Applications: This study found no differences in mothers' feelings toward their children based on whether shared biological motherhood or donor IVF was used, suggesting that couples can make decisions based on practical, medical, and personal factors. This study offers preliminary reassurance that worries about the non-birth or non-genetic mother feeling left out did not, on average, materialize, though individual variation will surfaces.
Funding Source: Economic and Social Research Council (ESRC), grant number ES/S001611/1
Lead Author: Susan Golombok is Professor Emerita of Family Research and former Director of the Centre for Family Research at the University of Cambridge, where she conducted longitudinal research on the psychological wellbeing of children in lesbian-mother families, gay-father families, and families formed by assisted reproductive technologies including IVF, egg donation, sperm donation, and surrogacy.
Regulatory Context
In the United Kingdom, the Human Fertilisation and Embryology Authority (HFEA) is the independent regulator overseeing fertility treatment and research involving human embryos.
Shared biological motherhood (reciprocal IVF / co-IVF) is legal and regulated in the UK. Under the Human Fertilisation and Embryology Act 1990 (as amended in 2008), both female partners in a same-sex couple can be recognized as legal parents of a child born through licensed fertility treatment, provided both consent.
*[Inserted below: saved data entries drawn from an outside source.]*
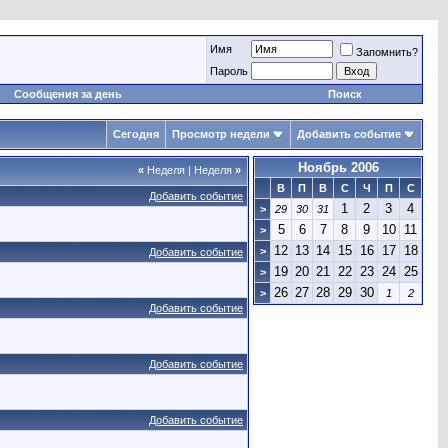
Имя
Запомнить?
Пароль
Сообщения за день
Поиск
Сегодня
Просмотр недели
Добавить событие
Ноябрь 2006
«
Неделя
|
Неделя
»
В
П
В
С
Ч
П
С
Добавить событие
1
2
3
4
>
29
30
31
5
6
7
8
9
10
11
>
12
13
14
15
16
17
18
>
Добавить событие
19
20
21
22
23
24
25
>
26
27
28
29
30
>
1
2
Добавить событие
Добавить событие
Добавить событие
The non-birth mother is recognized as the “second legal parent.” Same-sex female couples have had access to licensed fertility treatment in the UK for many years.
In 2005, the UK changed its law regulating gamete donation from anonymous to identifiable donation. As of October 2023, donor-conceived people conceived on or after April 1, 2005 can access identifying information about their donor at age 18. Children conceived before the 2005 law change do not have the same legal right to identifying information, though a voluntary register (the Donor Conceived Register) exists for pre-2005 donors and donor-conceived individuals who wish to connect.